** Work to complete **
Only the line containing "당근 (186, 156)" and those after it, up to the end of the records below, are to be set down, exactly as written.

** Material supplied **
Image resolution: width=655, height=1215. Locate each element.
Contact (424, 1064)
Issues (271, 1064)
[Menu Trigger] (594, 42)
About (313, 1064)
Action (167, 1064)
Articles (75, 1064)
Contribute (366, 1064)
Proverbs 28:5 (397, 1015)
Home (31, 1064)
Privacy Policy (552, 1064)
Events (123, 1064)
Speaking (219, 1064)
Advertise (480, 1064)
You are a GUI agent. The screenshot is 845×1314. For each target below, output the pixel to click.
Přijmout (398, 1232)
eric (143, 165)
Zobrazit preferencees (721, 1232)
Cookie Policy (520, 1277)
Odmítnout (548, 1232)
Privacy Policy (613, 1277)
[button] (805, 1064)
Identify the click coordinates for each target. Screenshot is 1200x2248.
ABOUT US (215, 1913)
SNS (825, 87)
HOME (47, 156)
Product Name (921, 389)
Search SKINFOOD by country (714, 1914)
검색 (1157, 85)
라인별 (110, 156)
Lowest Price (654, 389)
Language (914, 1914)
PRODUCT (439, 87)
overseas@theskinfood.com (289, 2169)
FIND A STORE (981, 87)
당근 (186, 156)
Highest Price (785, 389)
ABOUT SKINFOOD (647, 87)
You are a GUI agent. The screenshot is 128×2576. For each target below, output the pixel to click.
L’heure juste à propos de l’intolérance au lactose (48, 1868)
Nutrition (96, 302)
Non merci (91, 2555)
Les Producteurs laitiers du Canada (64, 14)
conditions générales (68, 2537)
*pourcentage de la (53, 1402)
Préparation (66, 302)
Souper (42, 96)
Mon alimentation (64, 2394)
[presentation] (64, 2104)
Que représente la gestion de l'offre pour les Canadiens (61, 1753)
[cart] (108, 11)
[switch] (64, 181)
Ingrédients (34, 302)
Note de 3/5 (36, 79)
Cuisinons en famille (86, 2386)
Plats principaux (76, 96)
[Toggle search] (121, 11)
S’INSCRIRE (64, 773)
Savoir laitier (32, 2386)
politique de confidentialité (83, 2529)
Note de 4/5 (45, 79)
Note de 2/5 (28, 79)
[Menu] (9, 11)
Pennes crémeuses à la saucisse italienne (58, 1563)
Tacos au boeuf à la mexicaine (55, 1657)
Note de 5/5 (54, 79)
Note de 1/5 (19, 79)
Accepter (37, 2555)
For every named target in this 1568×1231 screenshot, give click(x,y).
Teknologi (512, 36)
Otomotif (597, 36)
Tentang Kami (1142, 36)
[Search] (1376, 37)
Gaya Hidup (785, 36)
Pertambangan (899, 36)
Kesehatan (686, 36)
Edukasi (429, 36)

** Final answer **
당근 (186, 156)
Highest Price (785, 389)
ABOUT SKINFOOD (647, 87)
You are a GUI agent. The screenshot is 128×2576. For each target below, output the pixel to click.
L’heure juste à propos de l’intolérance au lactose (48, 1868)
Nutrition (96, 302)
Non merci (91, 2555)
Les Producteurs laitiers du Canada (64, 14)
conditions générales (68, 2537)
*pourcentage de la (53, 1402)
Préparation (66, 302)
Souper (42, 96)
Mon alimentation (64, 2394)
[presentation] (64, 2104)
Que représente la gestion de l'offre pour les Canadiens (61, 1753)
[cart] (108, 11)
[switch] (64, 181)
Ingrédients (34, 302)
Note de 3/5 (36, 79)
Cuisinons en famille (86, 2386)
Plats principaux (76, 96)
[Toggle search] (121, 11)
S’INSCRIRE (64, 773)
Savoir laitier (32, 2386)
politique de confidentialité (83, 2529)
Note de 4/5 (45, 79)
Note de 2/5 (28, 79)
[Menu] (9, 11)
Pennes crémeuses à la saucisse italienne (58, 1563)
Tacos au boeuf à la mexicaine (55, 1657)
Note de 5/5 (54, 79)
Note de 1/5 (19, 79)
Accepter (37, 2555)
For every named target in this 1568×1231 screenshot, give click(x,y).
Teknologi (512, 36)
Otomotif (597, 36)
Tentang Kami (1142, 36)
[Search] (1376, 37)
Gaya Hidup (785, 36)
Pertambangan (899, 36)
Kesehatan (686, 36)
Edukasi (429, 36)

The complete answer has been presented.